I've already contacted Dell, and they tried some things, but nothing worked to resolve the issue. The keyboard is acting crazy. I can be typing along just fine (any software that allows me to type), and suddenly the letters I am typing will insert themselves somewhere else on the screen--either in the middle of a previous line of text, or even in a box such as the font size; and/or the window in which I am typing will suddenly disappear (minimized, as if I had clicked on the minimize icon). Any ideas what this could even be related to?


----------



## TriggerFinger (Jan 30, 2008)

Try disabling the touchpad (use mouse instead) and observe if it still happens.


----------



## DZman (Feb 18, 2009)

I have had a similar issue with several Dell laptops with touchscreens. While this solution may sound a bit "low" tech it has worked for me. I searched far and wide for a "control panel" or bios soultion....nada. Anyway I put a one layer square of a napkin over the touch screen. That seems to insulate it from my thumbs activating it and depositing my typing somewhere else on the screen. When I really want to use the touchpad I can either press hard enough on the napkin and move it that way or move the napkin aside. Pretty pathetic to spend close to $1100 on a laptop and have thin piece of paper reduce the sensitivity of the touchpad so that I can even use the laptop without an external keyboard.....but it seems to work. Try it.


----------



## rbalaji (Dec 12, 2008)

Some touchpad drivers have a setting called touchcheck that varies the sensitivity of the touchpad to inadvertent touches so that this problem does not occur. Check in the touchpad settings if this option is present.


----------



## bkford (Dec 13, 2008)

Actually, I was able to pretty much solve the problem by lowering the touch sensitivity of the touchpad, down to about the third mark of LIGHT Touch. However, although that stopped the erratic typing, sometimes it does not "take" my tapping, and I have to re-tap. I now notice that my setting does include a TouchCheck, and it is enabled and currently the indicator is right in the middle (between Minimum and Maximum). If I want to try that, I'm not even sure whether I should move the slider to the left or to the right?


----------



## rbalaji (Dec 12, 2008)

You are supposed to move it to the right to make the touchpad less sensitive to inadvertent brushing by the palm or thumb.


----------



## bkford (Dec 13, 2008)

Thank you.


----------



## rbalaji (Dec 12, 2008)

You are welcome, and good luck!


----------



## JoeDellLaptop (Feb 21, 2009)

DZman said:


> I have had a similar issue with several Dell laptops with touchscreens. While this solution may sound a bit "low" tech it has worked for me. I searched far and wide for a "control panel" or bios soultion....nada. Anyway I put a one layer square of a napkin over the touch screen. That seems to insulate it from my thumbs activating it and depositing my typing somewhere else on the screen. When I really want to use the touchpad I can either press hard enough on the napkin and move it that way or move the napkin aside. Pretty pathetic to spend close to $1100 on a laptop and have thin piece of paper reduce the sensitivity of the touchpad so that I can even use the laptop without an external keyboard.....but it seems to work. Try it.

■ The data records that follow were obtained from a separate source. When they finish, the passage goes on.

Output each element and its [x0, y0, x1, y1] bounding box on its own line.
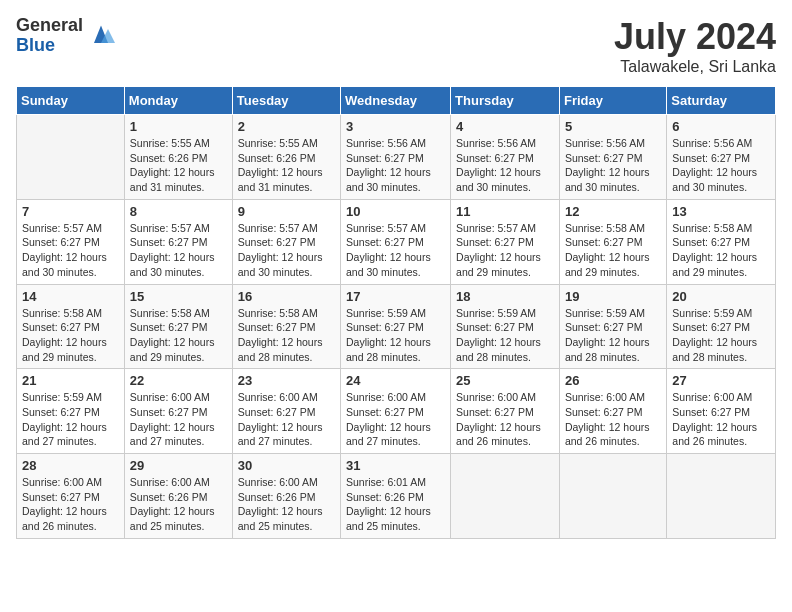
calendar-cell: 12Sunrise: 5:58 AM Sunset: 6:27 PM Dayli… — [559, 199, 666, 284]
calendar-cell — [667, 454, 776, 539]
day-number: 29 — [130, 458, 227, 473]
calendar-cell: 17Sunrise: 5:59 AM Sunset: 6:27 PM Dayli… — [341, 284, 451, 369]
calendar-cell — [559, 454, 666, 539]
day-info: Sunrise: 5:56 AM Sunset: 6:27 PM Dayligh… — [456, 136, 554, 195]
calendar-cell: 1Sunrise: 5:55 AM Sunset: 6:26 PM Daylig… — [124, 115, 232, 200]
day-info: Sunrise: 5:56 AM Sunset: 6:27 PM Dayligh… — [346, 136, 445, 195]
day-info: Sunrise: 5:57 AM Sunset: 6:27 PM Dayligh… — [456, 221, 554, 280]
calendar-cell: 3Sunrise: 5:56 AM Sunset: 6:27 PM Daylig… — [341, 115, 451, 200]
calendar-cell: 2Sunrise: 5:55 AM Sunset: 6:26 PM Daylig… — [232, 115, 340, 200]
day-info: Sunrise: 5:59 AM Sunset: 6:27 PM Dayligh… — [672, 306, 770, 365]
column-header-saturday: Saturday — [667, 87, 776, 115]
logo-icon — [87, 22, 115, 50]
day-info: Sunrise: 6:01 AM Sunset: 6:26 PM Dayligh… — [346, 475, 445, 534]
calendar-cell: 20Sunrise: 5:59 AM Sunset: 6:27 PM Dayli… — [667, 284, 776, 369]
calendar-cell: 13Sunrise: 5:58 AM Sunset: 6:27 PM Dayli… — [667, 199, 776, 284]
day-info: Sunrise: 5:59 AM Sunset: 6:27 PM Dayligh… — [456, 306, 554, 365]
day-info: Sunrise: 5:55 AM Sunset: 6:26 PM Dayligh… — [238, 136, 335, 195]
day-number: 18 — [456, 289, 554, 304]
calendar-week-row: 14Sunrise: 5:58 AM Sunset: 6:27 PM Dayli… — [17, 284, 776, 369]
calendar-cell: 16Sunrise: 5:58 AM Sunset: 6:27 PM Dayli… — [232, 284, 340, 369]
calendar-cell: 4Sunrise: 5:56 AM Sunset: 6:27 PM Daylig… — [451, 115, 560, 200]
day-info: Sunrise: 5:58 AM Sunset: 6:27 PM Dayligh… — [565, 221, 661, 280]
day-info: Sunrise: 5:57 AM Sunset: 6:27 PM Dayligh… — [22, 221, 119, 280]
day-number: 10 — [346, 204, 445, 219]
day-number: 6 — [672, 119, 770, 134]
day-info: Sunrise: 6:00 AM Sunset: 6:27 PM Dayligh… — [130, 390, 227, 449]
calendar-cell: 15Sunrise: 5:58 AM Sunset: 6:27 PM Dayli… — [124, 284, 232, 369]
day-number: 5 — [565, 119, 661, 134]
day-number: 14 — [22, 289, 119, 304]
calendar-cell: 30Sunrise: 6:00 AM Sunset: 6:26 PM Dayli… — [232, 454, 340, 539]
day-number: 22 — [130, 373, 227, 388]
logo-general: General — [16, 16, 83, 36]
day-number: 27 — [672, 373, 770, 388]
day-info: Sunrise: 6:00 AM Sunset: 6:27 PM Dayligh… — [22, 475, 119, 534]
calendar-cell: 23Sunrise: 6:00 AM Sunset: 6:27 PM Dayli… — [232, 369, 340, 454]
day-info: Sunrise: 6:00 AM Sunset: 6:27 PM Dayligh… — [346, 390, 445, 449]
day-info: Sunrise: 5:57 AM Sunset: 6:27 PM Dayligh… — [130, 221, 227, 280]
day-info: Sunrise: 5:58 AM Sunset: 6:27 PM Dayligh… — [130, 306, 227, 365]
day-info: Sunrise: 5:59 AM Sunset: 6:27 PM Dayligh… — [22, 390, 119, 449]
calendar-cell: 31Sunrise: 6:01 AM Sunset: 6:26 PM Dayli… — [341, 454, 451, 539]
day-info: Sunrise: 6:00 AM Sunset: 6:26 PM Dayligh… — [130, 475, 227, 534]
day-info: Sunrise: 5:56 AM Sunset: 6:27 PM Dayligh… — [672, 136, 770, 195]
day-number: 11 — [456, 204, 554, 219]
calendar-cell — [451, 454, 560, 539]
logo-text: General Blue — [16, 16, 83, 56]
day-number: 4 — [456, 119, 554, 134]
day-info: Sunrise: 6:00 AM Sunset: 6:27 PM Dayligh… — [238, 390, 335, 449]
day-info: Sunrise: 6:00 AM Sunset: 6:27 PM Dayligh… — [672, 390, 770, 449]
calendar-table: SundayMondayTuesdayWednesdayThursdayFrid… — [16, 86, 776, 539]
calendar-week-row: 21Sunrise: 5:59 AM Sunset: 6:27 PM Dayli… — [17, 369, 776, 454]
day-number: 2 — [238, 119, 335, 134]
day-number: 21 — [22, 373, 119, 388]
calendar-cell: 6Sunrise: 5:56 AM Sunset: 6:27 PM Daylig… — [667, 115, 776, 200]
column-header-wednesday: Wednesday — [341, 87, 451, 115]
day-number: 1 — [130, 119, 227, 134]
day-number: 16 — [238, 289, 335, 304]
day-info: Sunrise: 5:55 AM Sunset: 6:26 PM Dayligh… — [130, 136, 227, 195]
calendar-cell: 10Sunrise: 5:57 AM Sunset: 6:27 PM Dayli… — [341, 199, 451, 284]
day-info: Sunrise: 5:56 AM Sunset: 6:27 PM Dayligh… — [565, 136, 661, 195]
calendar-cell: 26Sunrise: 6:00 AM Sunset: 6:27 PM Dayli… — [559, 369, 666, 454]
calendar-cell: 29Sunrise: 6:00 AM Sunset: 6:26 PM Dayli… — [124, 454, 232, 539]
calendar-cell: 25Sunrise: 6:00 AM Sunset: 6:27 PM Dayli… — [451, 369, 560, 454]
day-number: 25 — [456, 373, 554, 388]
day-number: 9 — [238, 204, 335, 219]
day-number: 8 — [130, 204, 227, 219]
day-number: 13 — [672, 204, 770, 219]
column-header-monday: Monday — [124, 87, 232, 115]
calendar-cell: 18Sunrise: 5:59 AM Sunset: 6:27 PM Dayli… — [451, 284, 560, 369]
day-number: 30 — [238, 458, 335, 473]
calendar-week-row: 1Sunrise: 5:55 AM Sunset: 6:26 PM Daylig… — [17, 115, 776, 200]
calendar-cell — [17, 115, 125, 200]
calendar-cell: 7Sunrise: 5:57 AM Sunset: 6:27 PM Daylig… — [17, 199, 125, 284]
page-header: General Blue July 2024 Talawakele, Sri L… — [16, 16, 776, 76]
calendar-cell: 8Sunrise: 5:57 AM Sunset: 6:27 PM Daylig… — [124, 199, 232, 284]
day-number: 19 — [565, 289, 661, 304]
day-info: Sunrise: 5:58 AM Sunset: 6:27 PM Dayligh… — [672, 221, 770, 280]
calendar-cell: 27Sunrise: 6:00 AM Sunset: 6:27 PM Dayli… — [667, 369, 776, 454]
calendar-cell: 24Sunrise: 6:00 AM Sunset: 6:27 PM Dayli… — [341, 369, 451, 454]
day-info: Sunrise: 5:58 AM Sunset: 6:27 PM Dayligh… — [238, 306, 335, 365]
day-number: 28 — [22, 458, 119, 473]
calendar-cell: 5Sunrise: 5:56 AM Sunset: 6:27 PM Daylig… — [559, 115, 666, 200]
day-number: 7 — [22, 204, 119, 219]
title-block: July 2024 Talawakele, Sri Lanka — [614, 16, 776, 76]
day-info: Sunrise: 5:57 AM Sunset: 6:27 PM Dayligh… — [238, 221, 335, 280]
calendar-week-row: 28Sunrise: 6:00 AM Sunset: 6:27 PM Dayli… — [17, 454, 776, 539]
column-header-tuesday: Tuesday — [232, 87, 340, 115]
day-number: 17 — [346, 289, 445, 304]
column-header-friday: Friday — [559, 87, 666, 115]
day-number: 12 — [565, 204, 661, 219]
calendar-cell: 22Sunrise: 6:00 AM Sunset: 6:27 PM Dayli… — [124, 369, 232, 454]
day-info: Sunrise: 6:00 AM Sunset: 6:27 PM Dayligh… — [565, 390, 661, 449]
calendar-cell: 28Sunrise: 6:00 AM Sunset: 6:27 PM Dayli… — [17, 454, 125, 539]
column-header-sunday: Sunday — [17, 87, 125, 115]
day-number: 20 — [672, 289, 770, 304]
calendar-week-row: 7Sunrise: 5:57 AM Sunset: 6:27 PM Daylig… — [17, 199, 776, 284]
calendar-cell: 11Sunrise: 5:57 AM Sunset: 6:27 PM Dayli… — [451, 199, 560, 284]
day-number: 24 — [346, 373, 445, 388]
day-number: 3 — [346, 119, 445, 134]
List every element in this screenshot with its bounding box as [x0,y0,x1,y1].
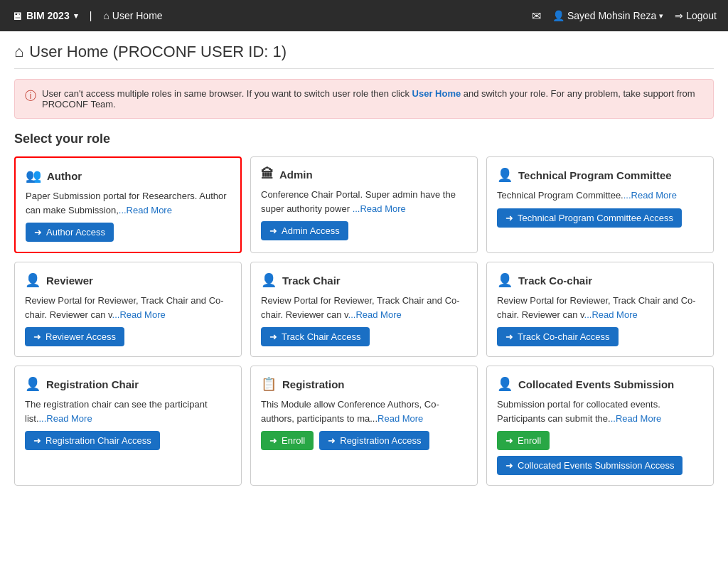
btn-arrow-icon-collocated-events-0: ➜ [505,435,513,446]
alert-text: User can't access multiple roles in same… [42,88,703,110]
btn-author-0[interactable]: ➜Author Access [26,223,114,242]
top-nav: 🖥 BIM 2023 ▾ | ⌂ User Home ✉ 👤 Sayed Moh… [0,0,728,31]
btn-registration-1[interactable]: ➜Registration Access [319,431,429,450]
roles-grid: 👥AuthorPaper Submission portal for Resea… [14,156,714,486]
envelope-icon[interactable]: ✉ [532,9,541,23]
btn-collocated-events-0[interactable]: ➜Enroll [497,431,550,450]
card-desc-technical-program-committee: Technical Program Committee....Read More [497,188,703,203]
role-card-track-cochair: 👤Track Co-chairReview Portal for Reviewe… [486,262,714,357]
role-card-registration: 📋RegistrationThis Module allow Conferenc… [250,366,478,486]
btn-arrow-icon-author-0: ➜ [34,227,42,238]
card-buttons-track-cochair: ➜Track Co-chair Access [497,327,703,346]
card-title-collocated-events: 👤Collocated Events Submission [497,376,703,392]
card-title-technical-program-committee: 👤Technical Program Committee [497,167,703,183]
user-profile-link[interactable]: 👤 Sayed Mohsin Reza ▾ [552,10,663,21]
card-read-more-registration[interactable]: Read More [378,413,423,424]
card-title-text-registration: Registration [282,378,345,390]
card-icon-track-cochair: 👤 [497,272,513,288]
home-icon: ⌂ [103,10,109,21]
card-read-more-reviewer[interactable]: ...Read More [112,309,166,320]
logout-icon: ⇒ [675,10,683,21]
btn-technical-program-committee-0[interactable]: ➜Technical Program Committee Access [497,208,682,228]
card-title-text-track-cochair: Track Co-chair [518,274,592,287]
card-title-text-admin: Admin [279,169,313,181]
user-home-nav-label: User Home [112,10,163,21]
monitor-icon: 🖥 [11,10,22,22]
user-name: Sayed Mohsin Reza [567,10,656,21]
btn-label-track-cochair-0: Track Co-chair Access [518,331,610,342]
card-desc-author: Paper Submission portal for Researchers.… [26,189,230,217]
card-desc-registration: This Module allow Conference Authors, Co… [261,398,467,425]
btn-track-cochair-0[interactable]: ➜Track Co-chair Access [497,327,619,346]
user-icon: 👤 [552,10,564,21]
card-icon-track-chair: 👤 [261,272,277,288]
card-desc-collocated-events: Submission portal for collocated events.… [497,398,703,425]
card-desc-admin: Conference Chair Portal. Super admin hav… [261,188,467,215]
role-card-registration-chair: 👤Registration ChairThe registration chai… [14,366,242,486]
btn-arrow-icon-reviewer-0: ➜ [33,331,41,342]
card-read-more-technical-program-committee[interactable]: ...Read More [623,190,677,201]
card-title-admin: 🏛Admin [261,167,467,182]
card-buttons-registration-chair: ➜Registration Chair Access [25,431,231,450]
btn-track-chair-0[interactable]: ➜Track Chair Access [261,327,370,346]
btn-arrow-icon-admin-0: ➜ [269,225,277,236]
card-desc-track-chair: Review Portal for Reviewer, Track Chair … [261,294,467,321]
btn-reviewer-0[interactable]: ➜Reviewer Access [25,327,124,346]
card-desc-reviewer: Review Portal for Reviewer, Track Chair … [25,294,231,321]
role-card-reviewer: 👤ReviewerReview Portal for Reviewer, Tra… [14,262,242,357]
alert-banner: ⓘ User can't access multiple roles in sa… [14,79,714,119]
btn-arrow-icon-technical-program-committee-0: ➜ [505,213,513,223]
card-read-more-author[interactable]: ...Read More [119,205,172,215]
card-desc-registration-chair: The registration chair can see the parti… [25,398,231,425]
btn-arrow-icon-registration-0: ➜ [269,435,277,446]
page-content: ⌂ User Home (PROCONF USER ID: 1) ⓘ User … [0,31,728,497]
card-read-more-track-cochair[interactable]: ...Read More [584,309,638,320]
card-title-author: 👥Author [26,168,230,183]
btn-registration-chair-0[interactable]: ➜Registration Chair Access [25,431,160,450]
brand-label: BIM 2023 [26,10,70,21]
card-title-text-author: Author [47,170,82,182]
card-buttons-reviewer: ➜Reviewer Access [25,327,231,346]
card-title-track-cochair: 👤Track Co-chair [497,272,703,288]
card-read-more-registration-chair[interactable]: ...Read More [39,413,92,424]
btn-arrow-icon-registration-chair-0: ➜ [33,435,41,446]
card-icon-admin: 🏛 [261,167,274,182]
card-desc-track-cochair: Review Portal for Reviewer, Track Chair … [497,294,703,321]
card-title-reviewer: 👤Reviewer [25,272,231,288]
user-dropdown-arrow[interactable]: ▾ [659,11,663,21]
btn-arrow-icon-track-chair-0: ➜ [269,331,277,342]
card-title-registration: 📋Registration [261,376,467,392]
card-title-text-registration-chair: Registration Chair [46,378,139,390]
card-read-more-track-chair[interactable]: ...Read More [348,309,402,320]
btn-collocated-events-1[interactable]: ➜Collocated Events Submission Access [497,456,682,475]
brand[interactable]: 🖥 BIM 2023 ▾ [11,10,78,22]
card-buttons-technical-program-committee: ➜Technical Program Committee Access [497,208,703,228]
card-icon-technical-program-committee: 👤 [497,167,513,183]
card-read-more-collocated-events[interactable]: ..Read More [611,413,662,424]
card-icon-collocated-events: 👤 [497,376,513,392]
nav-divider: | [90,10,92,21]
card-icon-author: 👥 [26,168,41,183]
alert-user-home-link[interactable]: User Home [412,88,461,99]
btn-registration-0[interactable]: ➜Enroll [261,431,314,450]
user-home-nav-link[interactable]: ⌂ User Home [103,10,162,21]
brand-dropdown-arrow[interactable]: ▾ [74,11,78,21]
btn-label-collocated-events-1: Collocated Events Submission Access [518,460,674,471]
page-title: ⌂ User Home (PROCONF USER ID: 1) [14,43,714,69]
page-title-home-icon: ⌂ [14,43,23,61]
card-icon-registration: 📋 [261,376,277,392]
btn-label-technical-program-committee-0: Technical Program Committee Access [518,213,673,223]
card-title-text-track-chair: Track Chair [282,274,341,287]
card-read-more-admin[interactable]: ...Read More [353,203,406,214]
card-buttons-collocated-events: ➜Enroll➜Collocated Events Submission Acc… [497,431,703,475]
btn-label-registration-0: Enroll [282,435,305,446]
btn-admin-0[interactable]: ➜Admin Access [261,221,348,240]
card-buttons-track-chair: ➜Track Chair Access [261,327,467,346]
role-card-collocated-events: 👤Collocated Events SubmissionSubmission … [486,366,714,486]
logout-link[interactable]: ⇒ Logout [675,10,717,21]
btn-label-registration-1: Registration Access [340,435,421,446]
btn-arrow-icon-registration-1: ➜ [328,435,336,446]
card-icon-registration-chair: 👤 [25,376,41,392]
btn-label-admin-0: Admin Access [282,225,340,236]
card-buttons-registration: ➜Enroll➜Registration Access [261,431,467,450]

this is the only solution as the Dell 1525 Ispiron doesn't have any settings for sensitivity on the touchpad. Personally I will call Dell on their support lines as the typing is often time intolerable.

It will open and close programs.

I came from a Sony Laptop which was quite a bit more money and darn well worth it--this Dell 1525 is good looking but the components are cheap. The Touchpad by Alps Electric doesn't have the software to work properly.

I guess it comes down to the old adage you get what you pay for.


----------